Les prélats philippins ne cachent pas leur soulagement : Jesus Falcis, un jeune avocat de 33 ans, avait déposé en mai 2015 un recours portant sur la présumée inconstitutionnalité des articles 1 et 2 du code de la famille, définissant le mariage comme l’union d’un homme et d’une femme. 

La plus haute juridiction du pays a pris son temps. Elle a examiné le recours en juin 2018, soit trois ans après son dépôt, puis l’a rejeté le 3 septembre 2019, à l’unanimité des quinze juges. 

Mgr Ruperto Santos, évêque de Balanga et président de la Conférence des évêques des Philippines a immédiatement réagi : « nos magistrats ont déclaré ce qui est juste en réaffirmant la forme naturelle et éthique du mariage ». Aussi le rejet du recours « renforce la sainteté du mariage et la stabilité de la famille aux Philippines ». 

Plusieurs autres évêques de l’archipel sont également intervenus : Mgr Arturo Bastes, évêque de Sorsogon, a qualifié le recours d’ « immoral » et a fait l’éloge de la Cour suprême qui a su défendre « la véritable nature du mariage ». 

Mgr Broderick Pabillo, évêque auxiliaire de Manille, a quant à lui qualifié la décision de la Cour comme « un développement favorable pour le pays ». 

Mais le chapitre est loin d’être clos et les évêques doivent demeurer vigilants.

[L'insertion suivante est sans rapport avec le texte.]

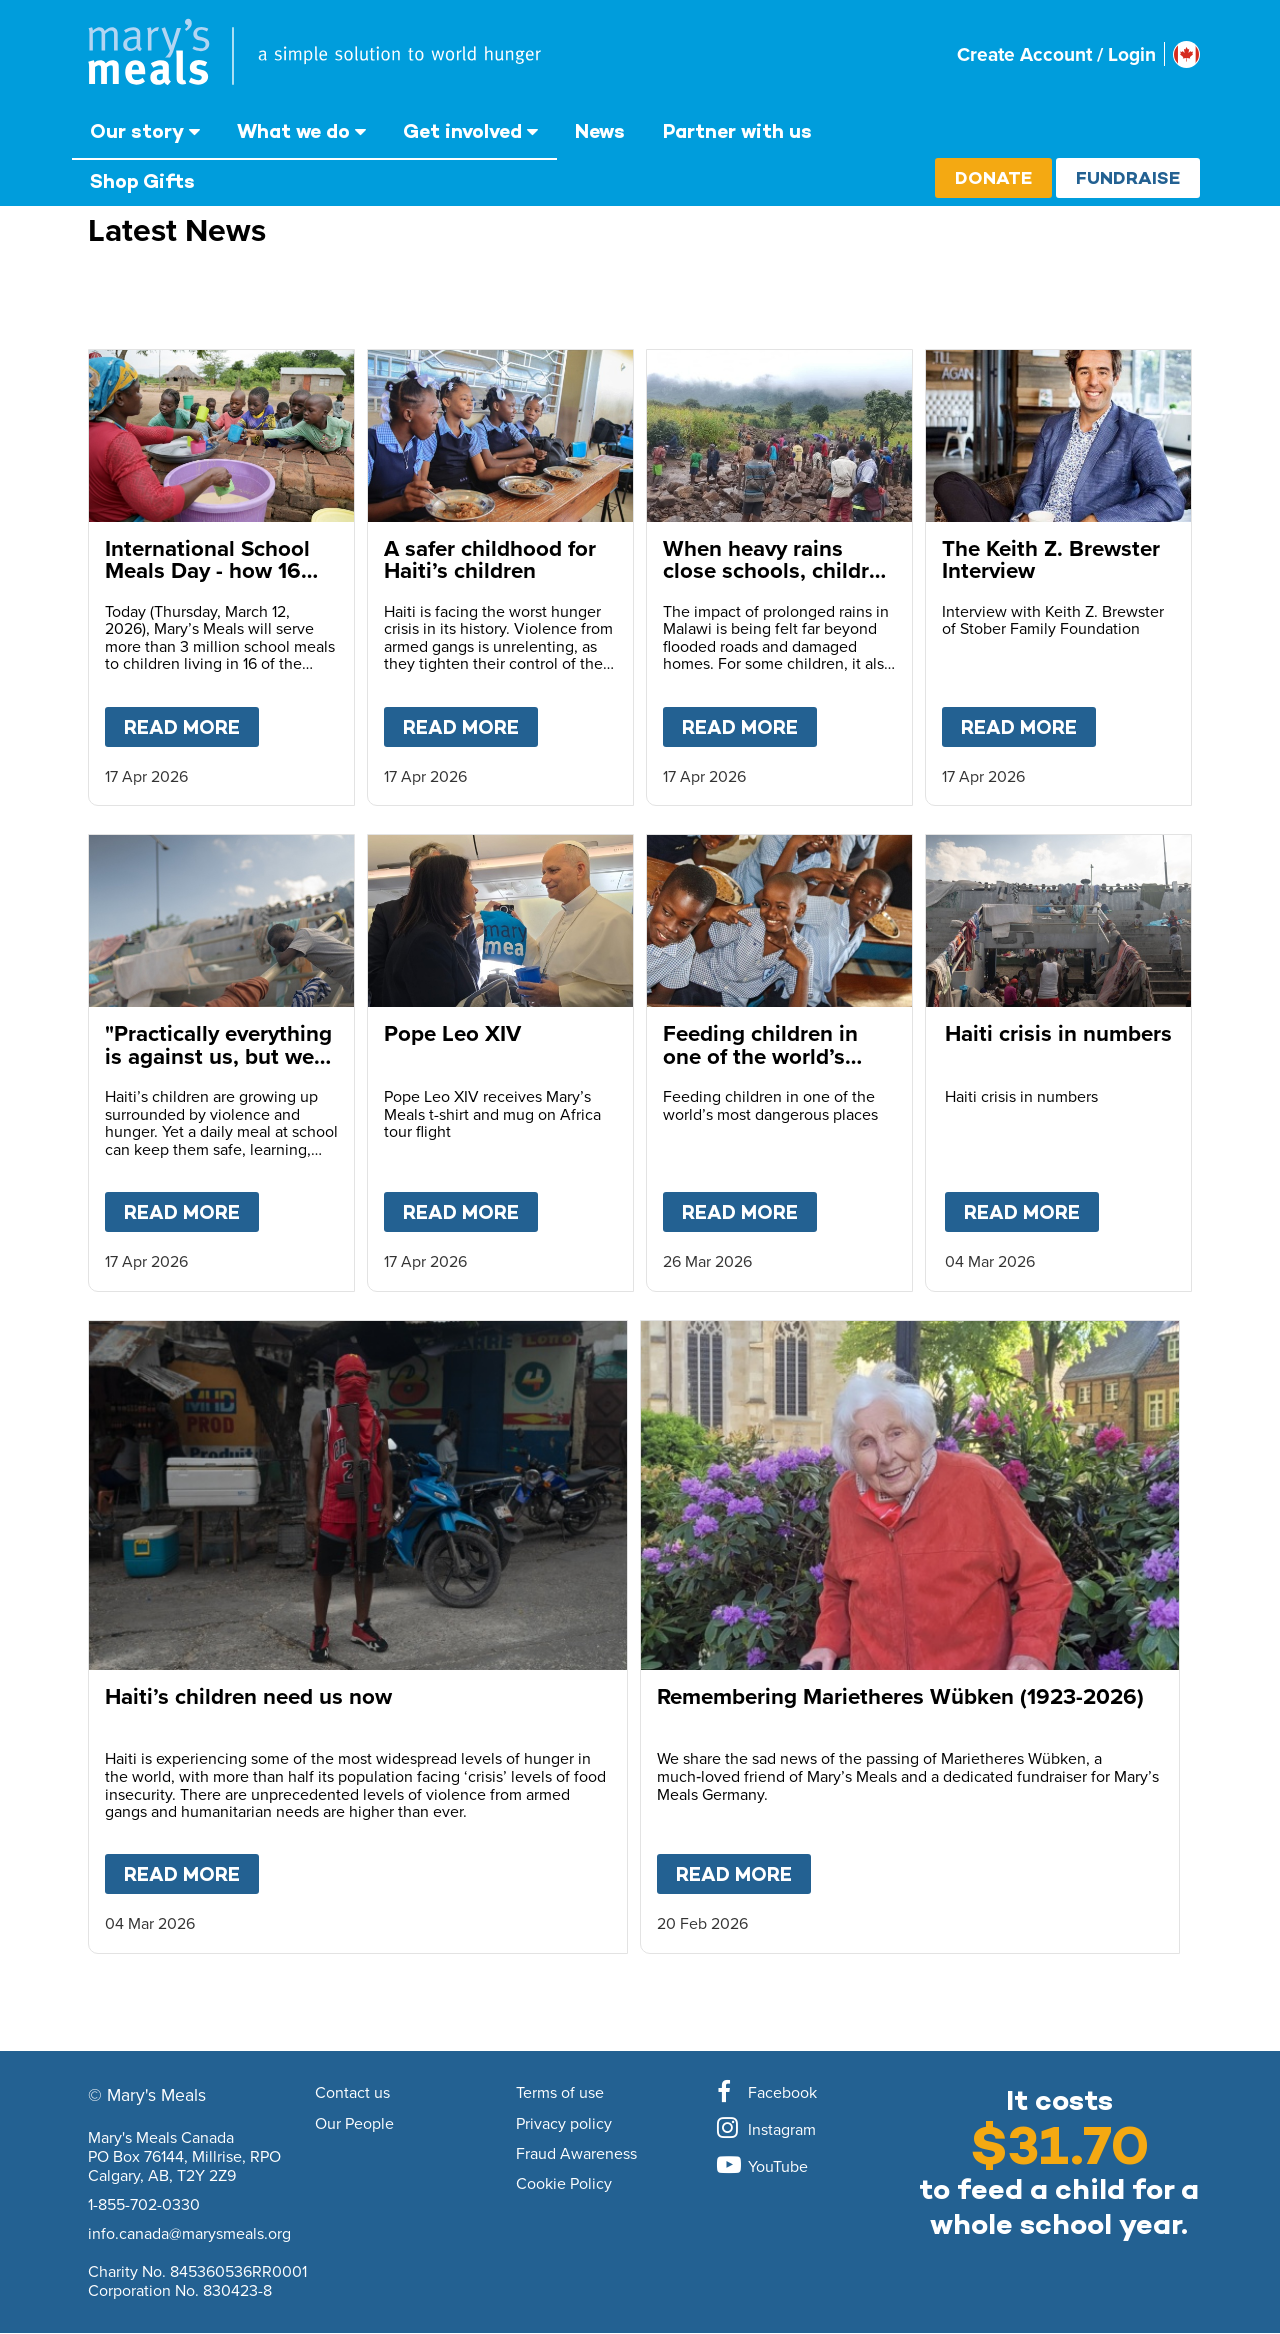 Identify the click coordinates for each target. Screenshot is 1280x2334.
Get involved (462, 131)
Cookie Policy (564, 2184)
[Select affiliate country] (1186, 54)
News (600, 131)
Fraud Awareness (576, 2154)
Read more (191, 723)
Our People (354, 2124)
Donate (993, 177)
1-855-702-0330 (144, 2204)
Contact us (352, 2093)
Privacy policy (564, 2124)
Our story (137, 131)
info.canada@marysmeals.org (189, 2233)
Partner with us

En fait, à travers sa décision, la Cour suprême a éludé la question de fond, puisqu’elle a rejeté le recours au nom du « manque d’argument », proposant même que la question soulevée par Jésus Falcis soit examinée par le Congrès. 

Une bataille a été remportée, mais ce n’est peut-être qu’une première manche. D’autres combats restent à mener afin de préserver la famille des attaques de l’immoralité.